## PROVIDED MATERIAL

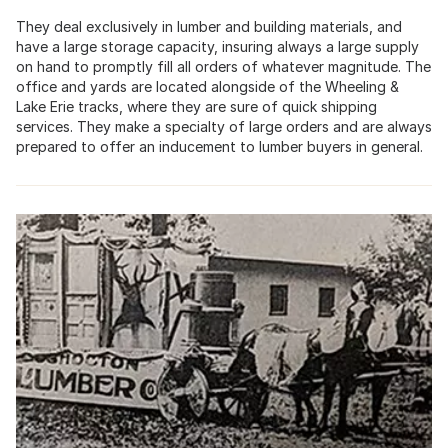
They deal exclusively in lumber and building materials, and
have a large storage capacity, insuring always a large supply
on hand to promptly fill all orders of whatever magnitude. The
office and yards are located alongside of the Wheeling &
Lake Erie tracks, where they are sure of quick shipping
services. They make a specialty of large orders and are always
prepared to offer an inducement to lumber buyers in general.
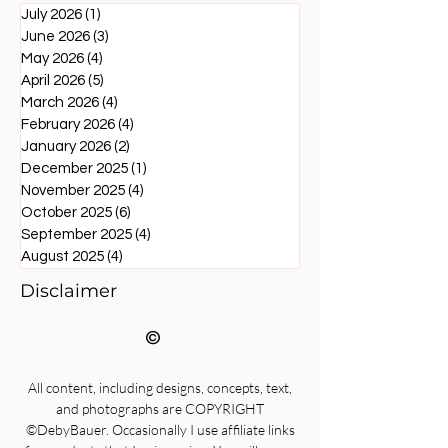
July 2026
(1)
1 post
June 2026
(3)
3 posts
May 2026
(4)
4 posts
April 2026
(5)
5 posts
March 2026
(4)
4 posts
February 2026
(4)
4 posts
January 2026
(2)
2 posts
December 2025
(1)
1 post
November 2025
(4)
4 posts
October 2025
(6)
6 posts
September 2025
(4)
4 posts
August 2025
(4)
4 posts
Disclaimer
©
All content, including designs, concepts, text,
and photographs are COPYRIGHT
©DebyBauer. Occasionally I use affiliate links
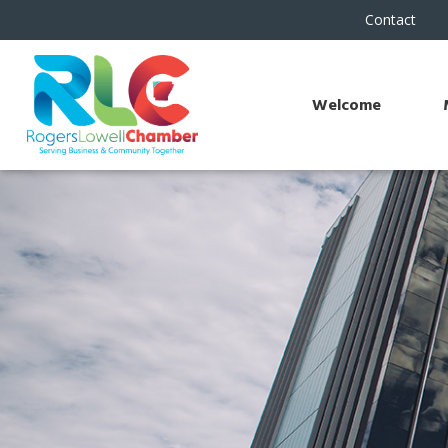
Contact
Welcome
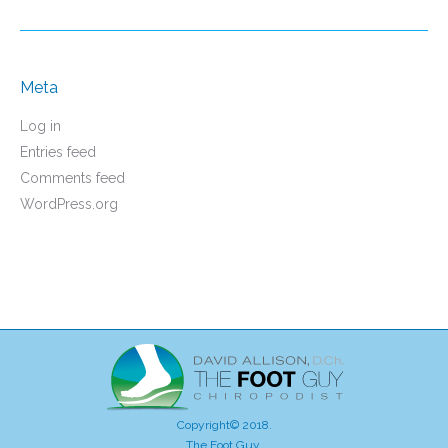
Meta
Log in
Entries feed
Comments feed
WordPress.org
Copyright© 2018.
The Foot Guy.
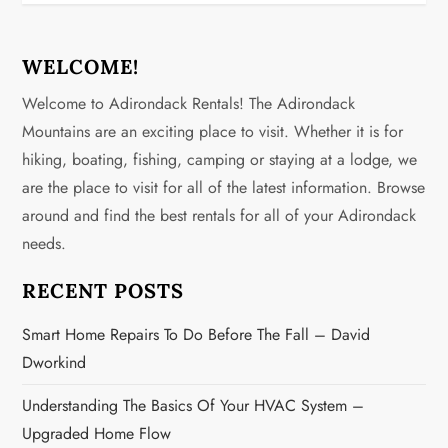
WELCOME!
Welcome to Adirondack Rentals! The Adirondack
Mountains are an exciting place to visit. Whether it is for
hiking, boating, fishing, camping or staying at a lodge, we
are the place to visit for all of the latest information. Browse
around and find the best rentals for all of your Adirondack
needs.
RECENT POSTS
Smart Home Repairs To Do Before The Fall – David
Dworkind
Understanding The Basics Of Your HVAC System –
Upgraded Home Flow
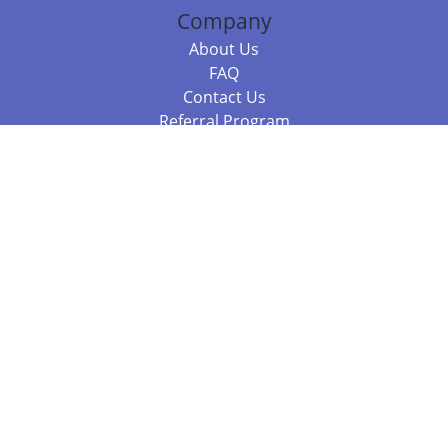
Company
About Us
FAQ
Contact Us
Referral Program
Fraud Alert
Packages & Services
Compare Packages
Services
Resources
Books
BookStub™ Redemption
Balboa Press Trending Books
Balboa Press New Releases
Call +61 3 7043 7732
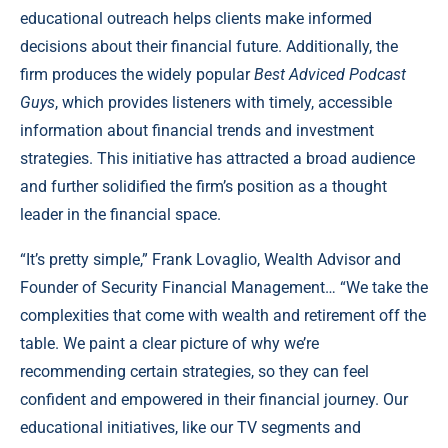
educational outreach helps clients make informed
decisions about their financial future. Additionally, the
firm produces the widely popular
Best Adviced Podcast
Guys
, which provides listeners with timely, accessible
information about financial trends and investment
strategies. This initiative has attracted a broad audience
and further solidified the firm’s position as a thought
leader in the financial space.
“It’s pretty simple,” Frank Lovaglio, Wealth Advisor and
Founder of Security Financial Management… “We take the
complexities that come with wealth and retirement off the
table. We paint a clear picture of why we’re
recommending certain strategies, so they can feel
confident and empowered in their financial journey. Our
educational initiatives, like our TV segments and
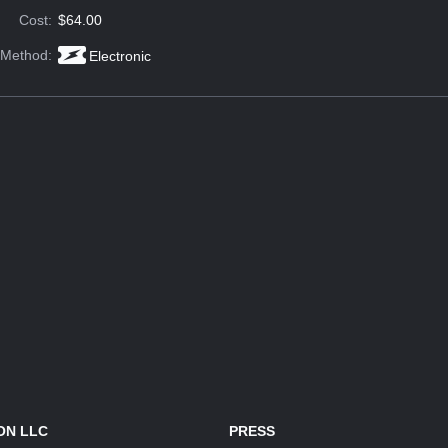
Cost:
$64.00
 Method:
Electronic
ON LLC
PRESS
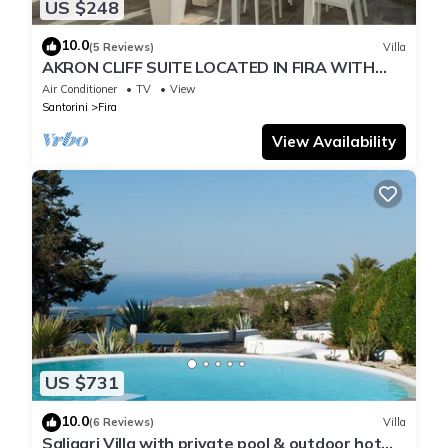
US $248
10.0
(5 Reviews)
Villa
AKRON CLIFF SUITE LOCATED IN FIRA WITH
VOLCANO AND SUNSET VIEW
Air Conditioner
TV
View
Santorini
Fira
View Availability
US $731
10.0
(6 Reviews)
Villa
Saligari Villa with private pool & outdoor hot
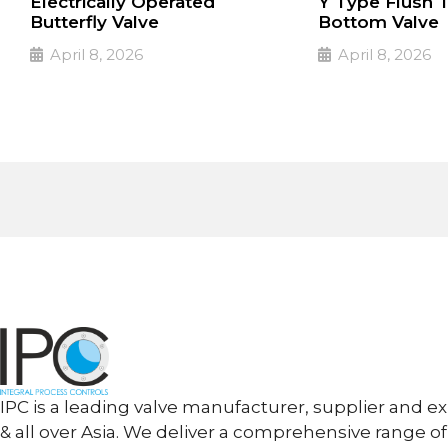
Electrically Operated
Y Type Flush 
Butterfly Valve
Bottom Valve
April 8, 2026
April 8, 2026
PULSE Specialized valves
PULSE Specialized
➔
➔
Read More
Read More
IPC is a leading valve manufacturer, supplier and ex
& all over Asia. We deliver a comprehensive range of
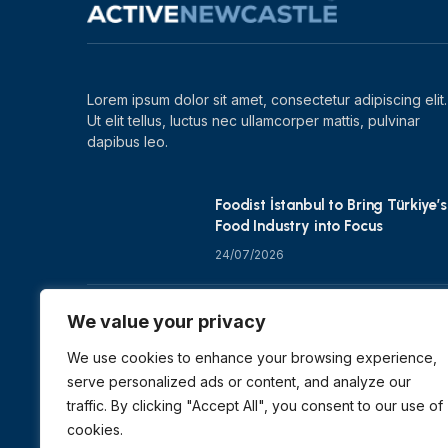
Lorem ipsum dolor sit amet, consectetur adipiscing elit.
Ut elit tellus, luctus nec ullamcorper mattis, pulvinar
dapibus leo.
Foodist İstanbul to Bring Türkiye’s
Food Industry into Focus
24/07/2026
Zero Waste Foundation Shapes
We value your privacy
COP31 Talks at London Climate
Action Week
We use cookies to enhance your browsing experience,
serve personalized ads or content, and analyze our
10/07/2026
traffic. By clicking "Accept All", you consent to our use of
cookies.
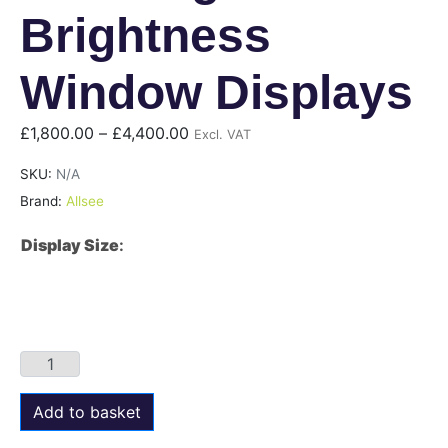
Brightness
Window Displays
£
1,800.00
–
£
4,400.00
Excl. VAT
SKU:
N/A
Brand:
Allsee
Display Size
:
Add to basket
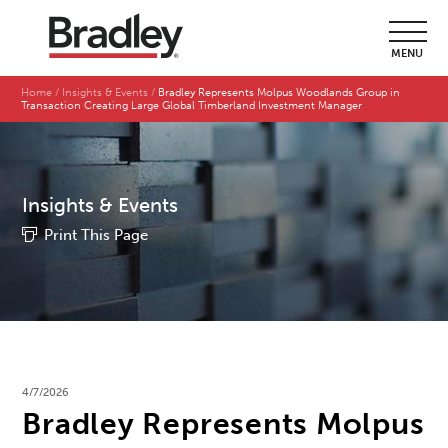
MENU
Home
Insights & Events
Bradley Represents Molpus Woodlands Group in
Transaction Creating Large Global Timberland Investment Manager
Insights & Events
Print This Page
4/7/2026
Bradley Represents Molpus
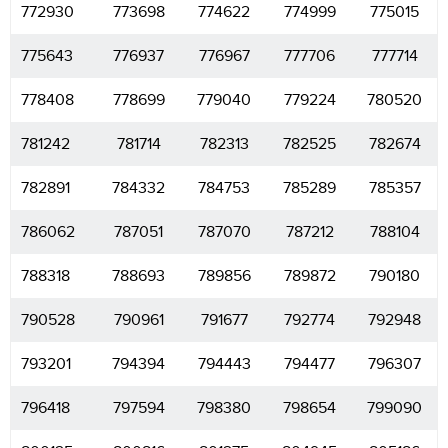
772930
773698
774622
774999
775015
775643
776937
776967
777706
777714
778408
778699
779040
779224
780520
781242
781714
782313
782525
782674
782891
784332
784753
785289
785357
786062
787051
787070
787212
788104
788318
788693
789856
789872
790180
790528
790961
791677
792774
792948
793201
794394
794443
794477
796307
796418
797594
798380
798654
799090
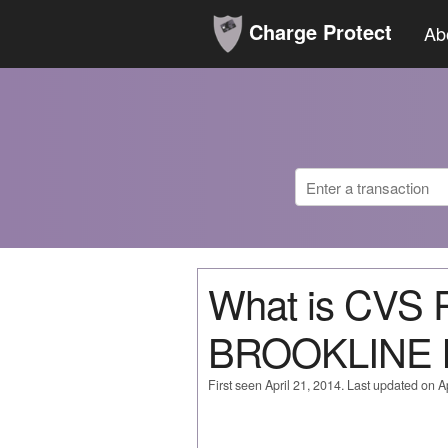
Charge Protect
Ab
What is CVS
BROOKLINE
First seen April 21, 2014. Last updated on Ap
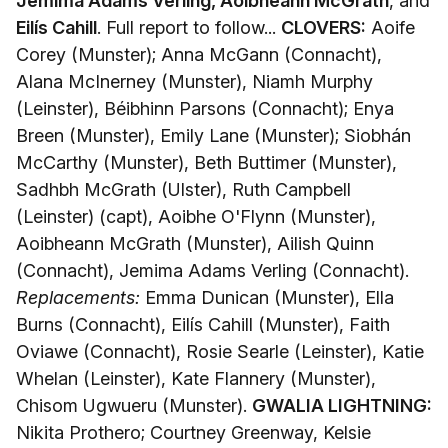
Jemima Adams Verling, Aoibheann McGrath
, and
Eilís Cahill
. Full report to follow...
CLOVERS:
Aoife
Corey (Munster); Anna McGann (Connacht),
Alana McInerney (Munster), Niamh Murphy
(Leinster), Béibhinn Parsons (Connacht); Enya
Breen (Munster), Emily Lane (Munster); Siobhán
McCarthy (Munster), Beth Buttimer (Munster),
Sadhbh McGrath (Ulster), Ruth Campbell
(Leinster) (capt), Aoibhe O'Flynn (Munster),
Aoibheann McGrath (Munster), Ailish Quinn
(Connacht), Jemima Adams Verling (Connacht).
Replacements:
Emma Dunican (Munster), Ella
Burns (Connacht), Eilís Cahill (Munster), Faith
Oviawe (Connacht), Rosie Searle (Leinster), Katie
Whelan (Leinster), Kate Flannery (Munster),
Chisom Ugwueru (Munster).
GWALIA LIGHTNING:
Nikita Prothero; Courtney Greenway, Kelsie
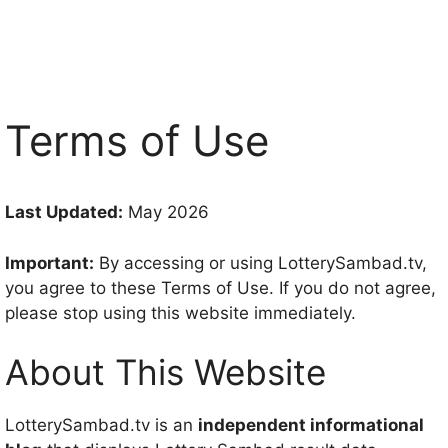
Terms of Use
Last Updated:
May 2026
Important:
By accessing or using LotterySambad.tv,
you agree to these Terms of Use. If you do not agree,
please stop using this website immediately.
About This Website
LotterySambad.tv is an
independent informational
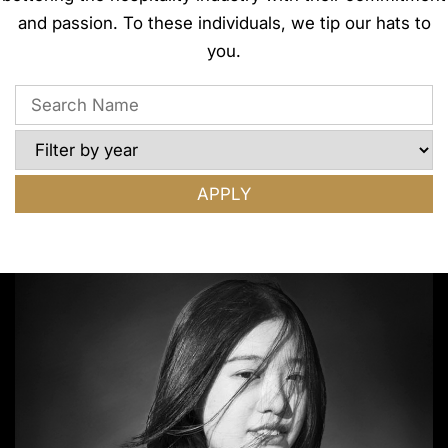
and passion. To these individuals, we tip our hats to
you.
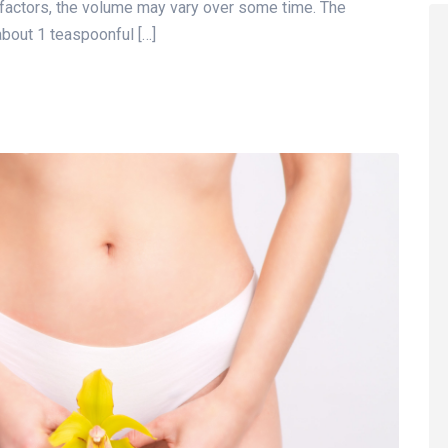
 factors, the volume may vary over some time. The
bout 1 teaspoonful […]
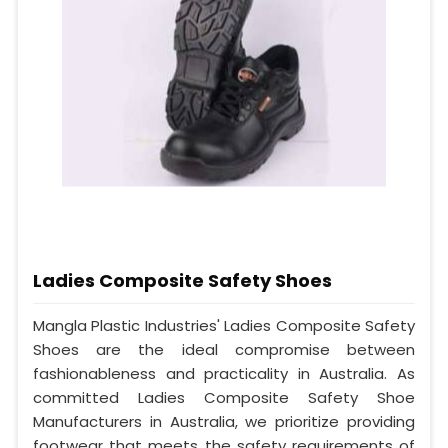
Ladies Composite Safety Shoes
Mangla Plastic Industries' Ladies Composite Safety
Shoes are the ideal compromise between
fashionableness and practicality in Australia. As
committed Ladies Composite Safety Shoe
Manufacturers in Australia, we prioritize providing
footwear that meets the safety requirements of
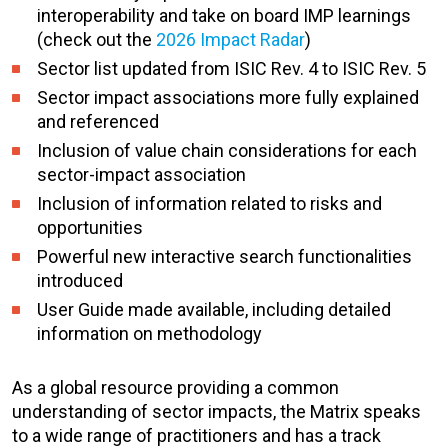
interoperability and take on board IMP learnings
(check out the
2026 Impact Radar
)
Sector list updated from ISIC Rev. 4 to ISIC Rev. 5
Sector impact associations more fully explained
and referenced
Inclusion of value chain considerations for each
sector-impact association
Inclusion of information related to risks and
opportunities
Powerful new interactive search functionalities
introduced
User Guide made available, including detailed
information on methodology
As a global resource providing a common
understanding of sector impacts, the Matrix speaks
to a wide range of practitioners and has a tra
ck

## WHAT YOU WILL DO
In your answer, repeat the material above in full, exactly, and without its pictures.

## RESULT OF THIS TASK
They deal exclusively in lumber and building materials, and
have a large storage capacity, insuring always a large supply
on hand to promptly fill all orders of whatever magnitude. The
office and yards are located alongside of the Wheeling &
Lake Erie tracks, where they are sure of quick shipping
services. They make a specialty of large orders and are always
prepared to offer an inducement to lumber buyers in general.
July 2026
(1)
1 post
June 2026
(3)
3 posts
May 2026
(4)
4 posts
April 2026
(5)
5 posts
March 2026
(4)
4 posts
February 2026
(4)
4 posts
January 2026
(2)
2 posts
December 2025
(1)
1 post
November 2025
(4)
4 posts
October 2025
(6)
6 posts
September 2025
(4)
4 posts
August 2025
(4)
4 posts
Disclaimer
©
All content, including designs, concepts, text,
and photographs are COPYRIGHT
©DebyBauer. Occasionally I use affiliate links
Contact
Welcome
Meta
Log in
Entries feed
Comments feed
WordPress.org
Copyright© 2018.
The Foot Guy.
WELCOME!
Welcome to Adirondack Rentals! The Adirondack
Mountains are an exciting place to visit. Whether it is for
hiking, boating, fishing, camping or staying at a lodge, we
are the place to visit for all of the latest information. Browse
around and find the best rentals for all of your Adirondack
needs.
RECENT POSTS
Smart Home Repairs To Do Before The Fall – David
Dworkind
Understanding The Basics Of Your HVAC System –
Upgraded Home Flow
Company
About Us
FAQ
Contact Us
Referral Program
Fraud Alert
Packages & Services
Compare Packages
Services
Resources
Books
BookStub™ Redemption
Balboa Press Trending Books
Balboa Press New Releases
Call +61 3 7043 7732
educational outreach helps clients make informed
decisions about their financial future. Additionally, the
firm produces the widely popular
Best Adviced Podcast
Guys
, which provides listeners with timely, accessible
information about financial trends and investment
strategies. This initiative has attracted a broad audience
and further solidified the firm’s position as a thought
leader in the financial space.
“It’s pretty simple,” Frank Lovaglio, Wealth Advisor and
Founder of Security Financial Management… “We take the
complexities that come with wealth and retirement off the
table. We paint a clear picture of why we’re
recommending certain strategies, so they can feel
confident and empowered in their financial journey. Our
educational initiatives, like our TV segments and
Cost:
$64.00
 Method:
Electronic
ON LLC
PRESS
US $248
10.0
(5 Reviews)
Villa
AKRON CLIFF SUITE LOCATED IN FIRA WITH
VOLCANO AND SUNSET VIEW
Air Conditioner
TV
View
Santorini
Fira
View Availability
US $731
10.0
(6 Reviews)
Villa
Saligari Villa with private pool & outdoor hot
Electrically Operated
Y Type Flush 
Butterfly Valve
Bottom Valve
April 8, 2026
April 8, 2026
PULSE Specialized valves
PULSE Specialized
➔
➔
Read More
Read More
IPC is a leading valve manufacturer, supplier and ex
& all over Asia. We deliver a comprehensive range of
Lorem ipsum dolor sit amet, consectetur adipiscing elit.
Ut elit tellus, luctus nec ullamcorper mattis, pulvinar
dapibus leo.
Foodist İstanbul to Bring Türkiye’s
Food Industry into Focus
24/07/2026
Zero Waste Foundation Shapes
We value your privacy
COP31 Talks at London Climate
Action Week
We use cookies to enhance your browsing experience,
serve personalized ads or content, and analyze our
10/07/2026
traffic. By clicking "Accept All", you consent to our use of
cookies.
Brightness
Window Displays
£
1,800.00
–
£
4,400.00
Excl. VAT
SKU:
N/A
Brand:
Allsee
Display Size
:
Add to basket
MENU
Home
Insights & Events
Bradley Represents Molpus Woodlands Group in
Transaction Creating Large Global Timberland Investment Manager
Insights & Events
Print This Page
4/7/2026
Bradley Represents Molpus
772930
773698
774622
774999
775015
775643
776937
776967
777706
777714
778408
778699
779040
779224
780520
781242
781714
782313
782525
782674
782891
784332
784753
785289
785357
786062
787051
787070
787212
788104
788318
788693
789856
789872
790180
790528
790961
791677
792774
792948
793201
794394
794443
794477
796307
796418
797594
798380
798654
799090
Charge Protect
Ab
What is CVS
BROOKLINE
First seen April 21, 2014. Last updated on Ap
Jemima Adams Verling, Aoibheann McGrath
, and
Eilís Cahill
. Full report to follow...
CLOVERS:
Aoife
Corey (Munster); Anna McGann (Connacht),
Alana McInerney (Munster), Niamh Murphy
(Leinster), Béibhinn Parsons (Connacht); Enya
Breen (Munster), Emily Lane (Munster); Siobhán
McCarthy (Munster), Beth Buttimer (Munster),
Sadhbh McGrath (Ulster), Ruth Campbell
(Leinster) (capt), Aoibhe O'Flynn (Munster),
Aoibheann McGrath (Munster), Ailish Quinn
(Connacht), Jemima Adams Verling (Connacht).
Replacements:
Emma Dunican (Munster), Ella
Burns (Connacht), Eilís Cahill (Munster), Faith
Oviawe (Connacht), Rosie Searle (Leinster), Katie
Whelan (Leinster), Kate Flannery (Munster),
Chisom Ugwueru (Munster).
GWALIA LIGHTNING:
Nikita Prothero; Courtney Greenway, Kelsie
Terms of Use
Last Updated:
May 2026
Important:
By accessing or using LotterySambad.tv,
you agree to these Terms of Use. If you do not agree,
please stop using this website immediately.
About This Website
LotterySambad.tv is an
independent informational
and passion. To these individuals, we tip our hats to
you.
 factors, the volume may vary over some time. The
bout 1 teaspoonful […]
Ladies Composite Safety Shoes
Mangla Plastic Industries' Ladies Composite Safety
Shoes are the ideal compromise between
fashionableness and practicality in Australia. As
committed Ladies Composite Safety Shoe
Manufacturers in Australia, we prioritize providing
footwear that meets the safety requirements of
interoperability and take on board IMP learnings
(check out the
2026 Impact Radar
)
Sector list updated from ISIC Rev. 4 to ISIC Rev. 5
Sector impact associations more fully explained
and referenced
Inclusion of value chain considerations for each
sector-impact association
Inclusion of information related to risks and
opportunities
Powerful new interactive search functionalities
introduced
User Guide made available, including detailed
information on methodology
As a global resource providing a common
understanding of sector impacts, the Matrix speaks
to a wide range of practitioners and has a tra
ck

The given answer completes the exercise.